«Dans la face ouest de l'Annapurna, je voyais tout tourner»

L'accident vasculaire cérébral - Témoignage de M. Jean Troillet

Victime d'un AVC alors qu’il escaladait une face glacée de l'Himalaya, l'alpiniste valaisan Jean Troillet revient sur cette attaque cérébrale de l’automne dernier.

«Tout allait bien, nous étions sur la face ouest de l'Annapurna, sur la voie Messner», se souvient l'aventurier, alpiniste et guide valaisan Jean Troillet. «Nous étions montés d'environ 800 mètres, très raides, en neige et en glace. Il en restait une cinquantaine pour d'arriver sur la petite plate-forme prévue pour le bivouac. Jean-Yves Frederiksen, dit Blutch, installe une corde et une vis à glace. Je m'attache et Blutch continue. Soudain, je vois tout tourner… Je me tenais aux deux mousquetons sur la vis à glace en me demandant ce qui m'arrivait. Ma vision s'est calmée, mais je n'avais plus d'équilibre et tombais sans cesse. Il fallait redescendre…»

«Je pensais que c’était l’oreille interne»

Avec l'aide de Blutch, ils entament la descente. D'abord 150 mètres avant le premier bivouac. Puis ils poursuivent le lendemain. L'équilibre est toujours précaire, «mais à quatre pattes, avec les deux crampons et les piolets, ça allait. Je descendais à reculons.» Plus bas, ils reçoivent l'aide de sherpas et de cameramen et rejoignent le camp de base où ils demeurent encore une semaine, espérant une amélioration. «Comme mon équilibre était affecté, je pensais que le problème se situait dans l'oreille interne. L'AVC, je n’y pensais pas. Blutch avait toutefois discrètement appelé un médecin et m'a suggéré très délicatement que cela pouvait être cérébral. J'ai éliminé cette hypothèse…»

«Terriblement fatigué»

Dans le même temps, affaibli par une bactérie, Jean Troillet souffre de l’estomac, ne mange plus et a perdu dix kilos lorsqu'il se résout à appeler un hélicoptère. Après un passage à Katmandou, il rejoint la Suisse «terriblement fatigué. Je ne faisais que dormir et me demandais vraiment ce qui m'arrivait.
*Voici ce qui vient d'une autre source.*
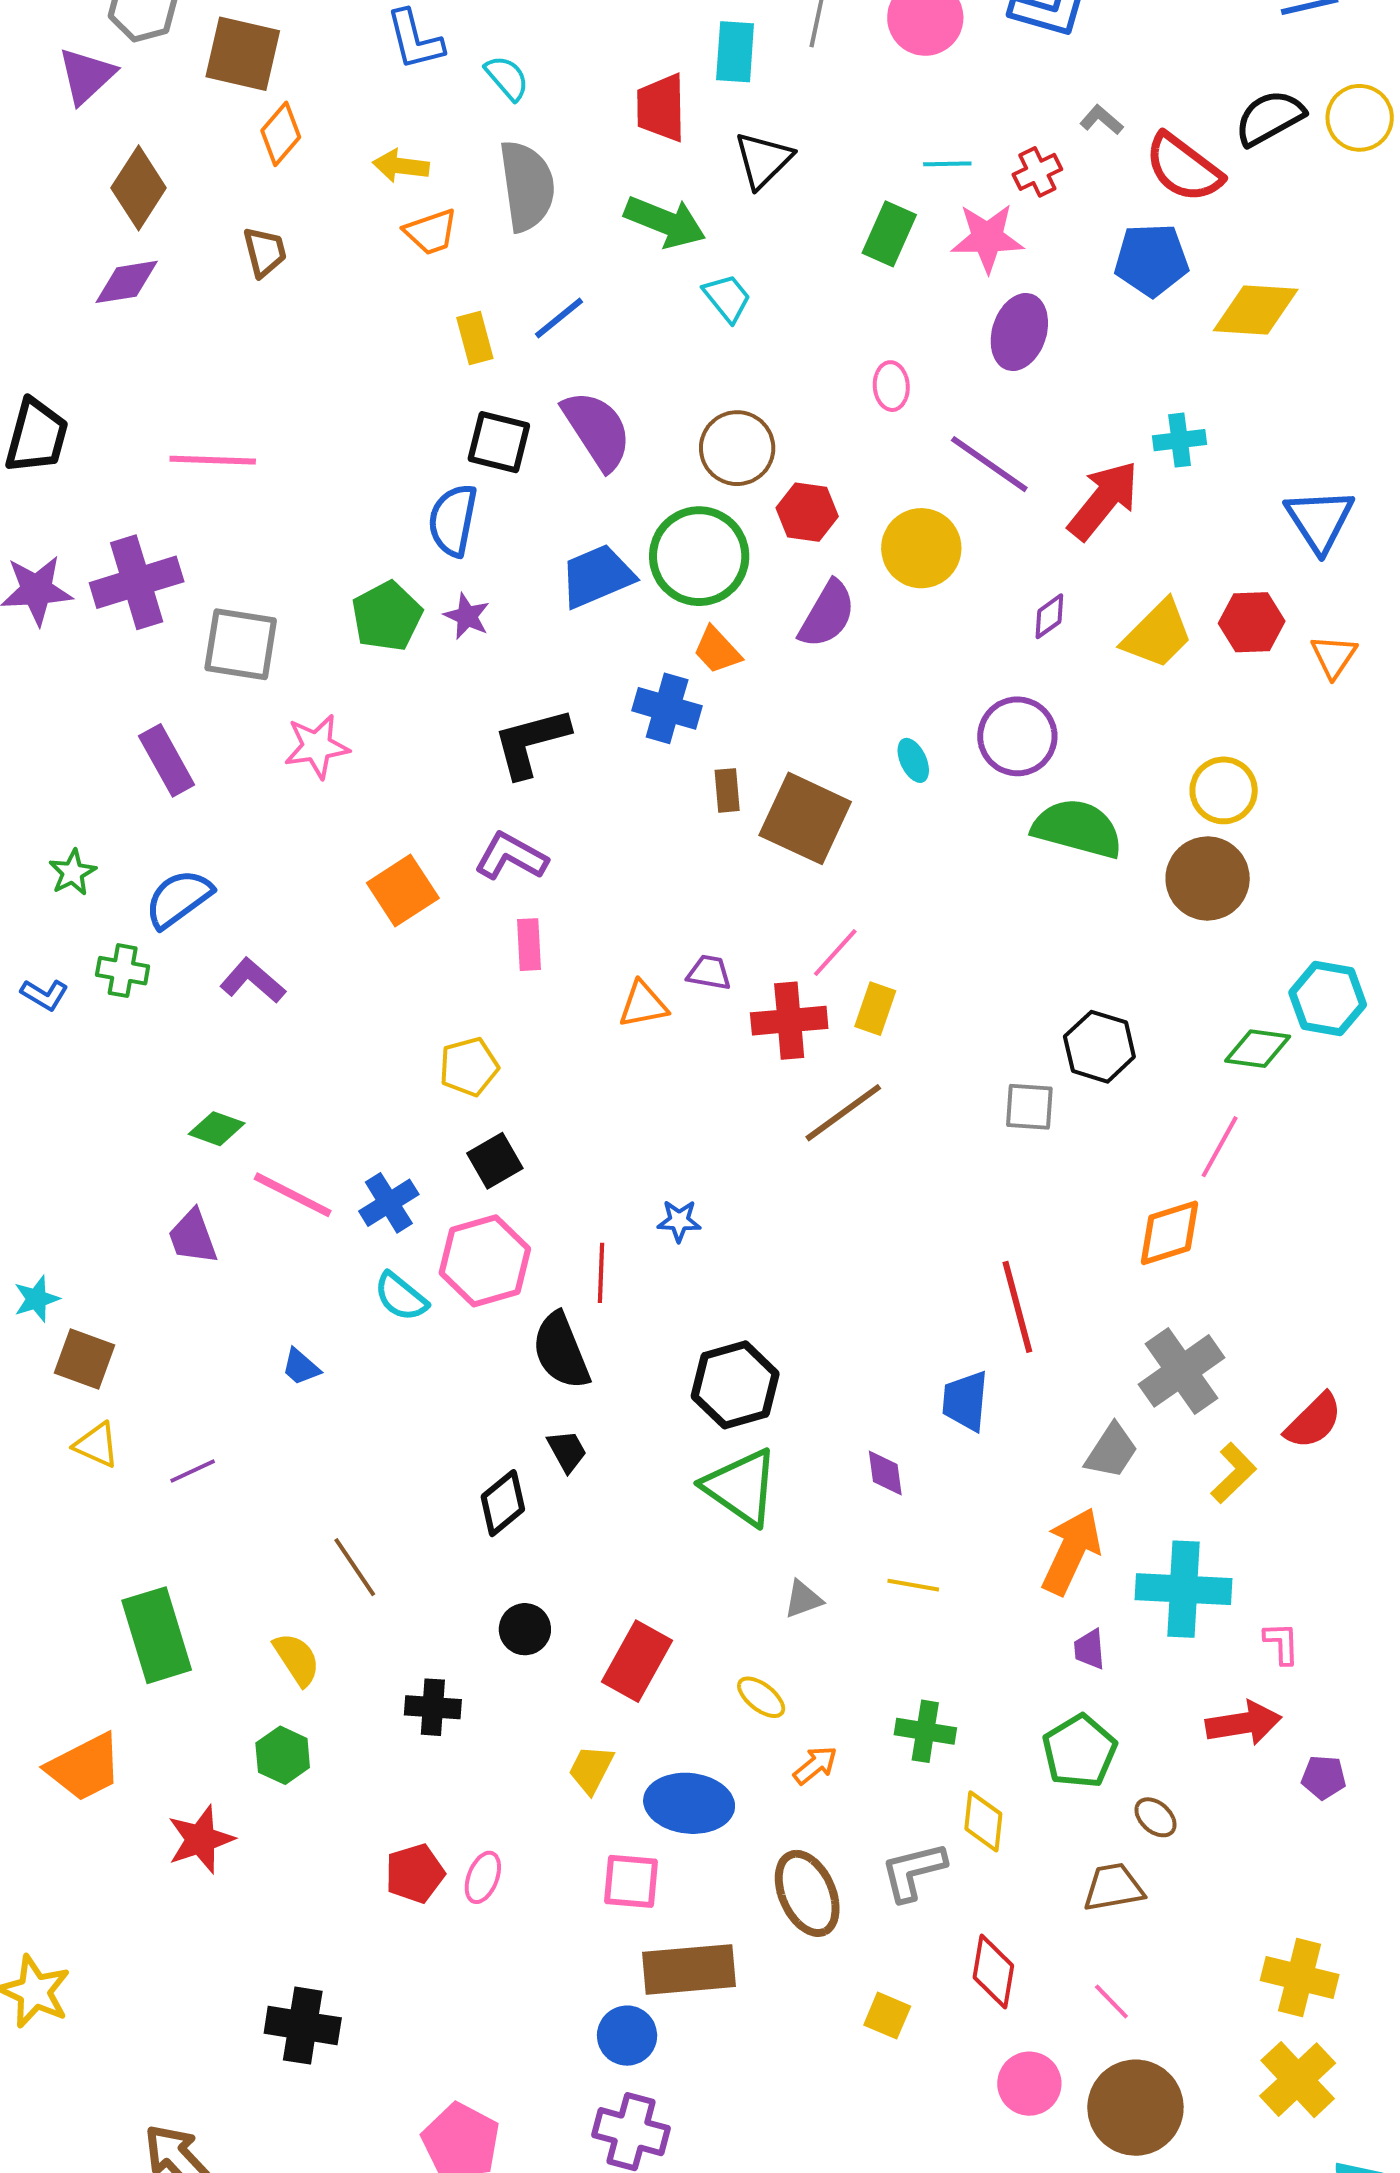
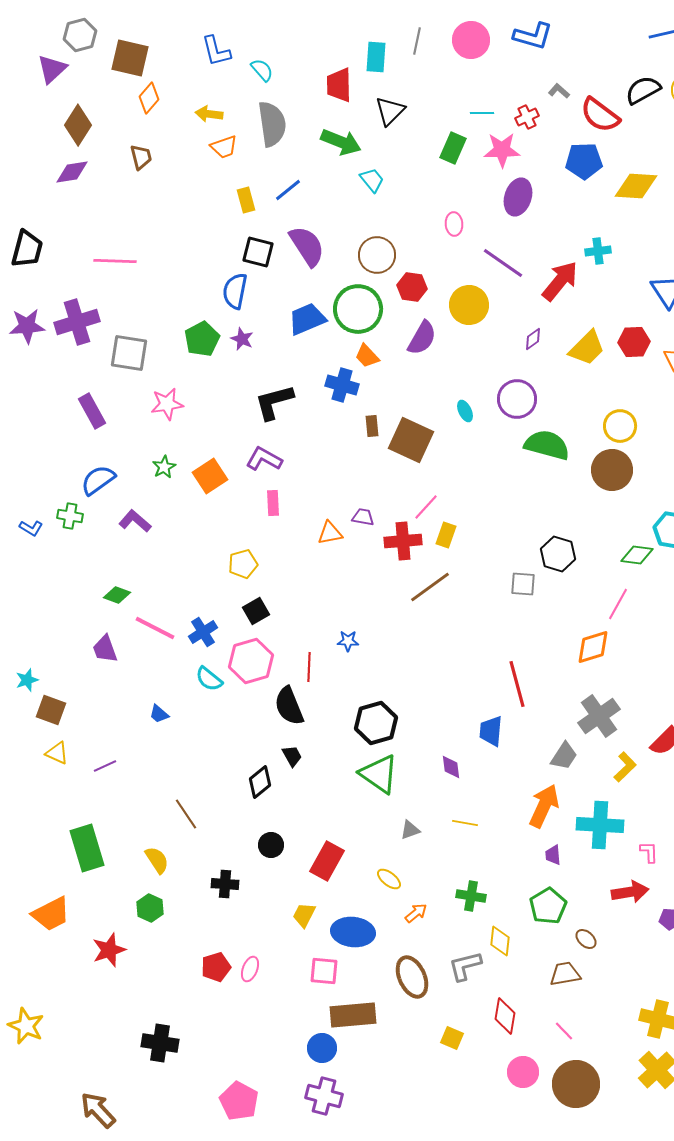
green star: (73, 872) -> (164, 467), moved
Je suis allé voir notre médecin de famille, puis un ORL. Faute d'amélioration, ce dernier appelle un neurologue.» Après quelques tests, un scanner est programmé. «Dans l'intervalle, comme mes problèmes d'estomac étaient toujours importants, mon épouse Mireille m'a envoyé d'autorité aux urgences…»
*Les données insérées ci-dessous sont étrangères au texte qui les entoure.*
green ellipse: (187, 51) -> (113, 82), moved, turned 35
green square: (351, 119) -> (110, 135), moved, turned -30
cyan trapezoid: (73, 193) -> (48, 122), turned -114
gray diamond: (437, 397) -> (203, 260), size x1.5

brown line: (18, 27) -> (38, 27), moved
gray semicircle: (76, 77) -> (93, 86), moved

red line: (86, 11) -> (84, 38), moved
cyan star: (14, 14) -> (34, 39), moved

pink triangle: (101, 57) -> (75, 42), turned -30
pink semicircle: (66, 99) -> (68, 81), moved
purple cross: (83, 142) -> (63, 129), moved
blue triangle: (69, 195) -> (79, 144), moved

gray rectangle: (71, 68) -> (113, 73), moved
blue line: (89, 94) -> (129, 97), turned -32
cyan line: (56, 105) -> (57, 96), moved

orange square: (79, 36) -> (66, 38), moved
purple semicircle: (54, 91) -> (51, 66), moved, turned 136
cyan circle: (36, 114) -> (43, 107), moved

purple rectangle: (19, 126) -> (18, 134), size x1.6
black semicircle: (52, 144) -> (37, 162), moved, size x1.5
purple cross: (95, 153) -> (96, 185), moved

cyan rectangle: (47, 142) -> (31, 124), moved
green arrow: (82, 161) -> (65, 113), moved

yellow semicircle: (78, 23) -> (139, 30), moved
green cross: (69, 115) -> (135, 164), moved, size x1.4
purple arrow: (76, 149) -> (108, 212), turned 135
«L’anticoagulant m’inquiétait»

Aux urgences de l’Hôpital du Valais, à Sion, «tout s'est vraiment bien passé, très vite». On détecte une fibrillation cardiaque et le scanner révèle la présence d'un caillot dans le cerveau. Après traitement du caillot en question, Jean Troillet se voit prescrire, à vie, un anticoagulant. «Là j'étais très inquiet, je n'en voulais pas, car j'avais peur des conséquences si je me blessais en montagne, avec des saignements. Depuis, j'ai pu voir que cela ne posait pas de problème. J'ai un sang très épais à la base…»

«L’important c’est le chemin, pas le sommet»

Les fibrillations cardiaques à l'origine de l'AVC de Jean Troillet pourraient être dues à la déshydratation. «S'il s'agit de cela, ce serait une découverte extraordinaire pour moi. Dans ce cas, je devrais juste faire attention à boire davantage». C'est que l'aventurier de La Fouly n'est pas près de s'arrêter. «C'est clair que je continue», assure-t-il en évoquant le Groenland pour 2013 et les séances de physiothérapie qui lui ont permis de recouvrer 90 % de son équilibre. Tout au plus admet-il un moment de tristesse en pensant «qu'il faudra peut-être arrêter les 8000. Mais j'ai d'autres rêves. Et le sommet, avec sa simple photo, n'est pas important. Le chemin et les personnes avec qui on le fait le sont bien davantage. À la fin, ne restent que l'amitié et l'élégance d'un voyage.»